• _Exercise requirements_: Show each line of the data below that has the string "siapkan" in it.

[Dataset entries]
++++++++++++++++++++

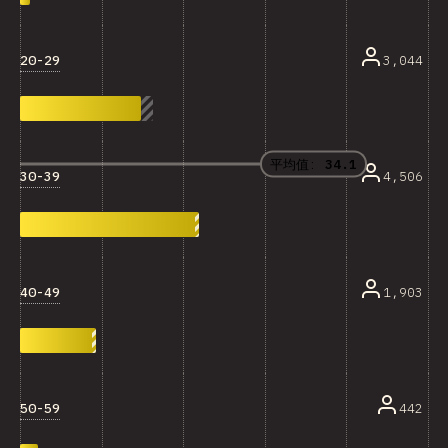
20-29
3,044
平均值:
34.1
30-39
4,506
40-49
1,903
50-59
442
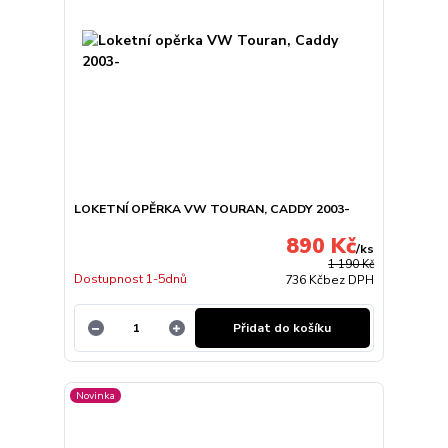
LOKETNÍ OPĚRKA VW TOURAN, CADDY 2003-
890 Kč
/
ks
1 190 Kč
Dostupnost 1-5dnů
736 Kč
bez DPH
Přidat do košíku
Novinka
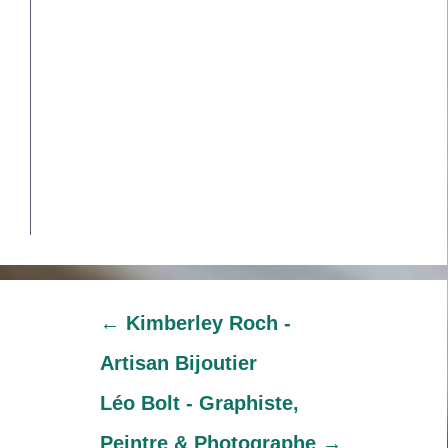
←
Kimberley Roch -
Artisan Bijoutier
Léo Bolt - Graphiste,
Peintre & Photographe
→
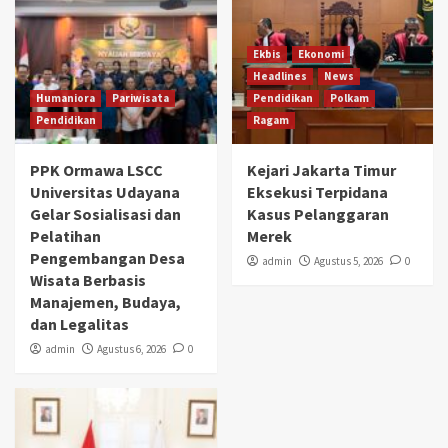
Ekbis
Ekonomi
Headlines
News
Humaniora
Pariwisata
Pendidikan
Polkam
Pendidikan
Ragam
PPK Ormawa LSCC
Kejari Jakarta Timur
Universitas Udayana
Eksekusi Terpidana
Gelar Sosialisasi dan
Kasus Pelanggaran
Pelatihan
Merek
Pengembangan Desa
admin
Agustus 5, 2026
0
Wisata Berbasis
Manajemen, Budaya,
dan Legalitas
admin
Agustus 6, 2026
0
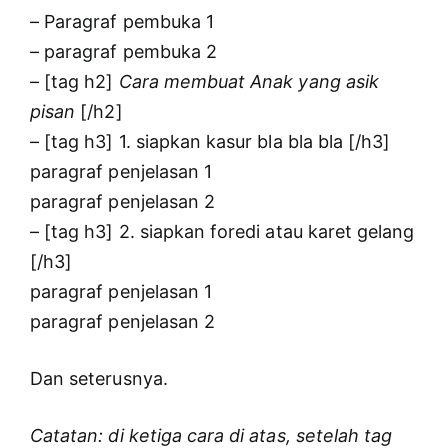
– Paragraf pembuka 1
– paragraf pembuka 2
– [tag h2]
Cara membuat Anak yang asik
pisan
[/h2]
– [tag h3] 1. siapkan kasur bla bla bla [/h3]
paragraf penjelasan 1
paragraf penjelasan 2
– [tag h3] 2. siapkan foredi atau karet gelang
[/h3]
paragraf penjelasan 1
paragraf penjelasan 2
Dan seterusnya.
Catatan: di ketiga cara di atas, setelah tag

++++++++++++++++++++

• _Reply_:
– [tag h3] 1. siapkan kasur bla bla bla [/h3]
– [tag h3] 2. siapkan foredi atau karet gelang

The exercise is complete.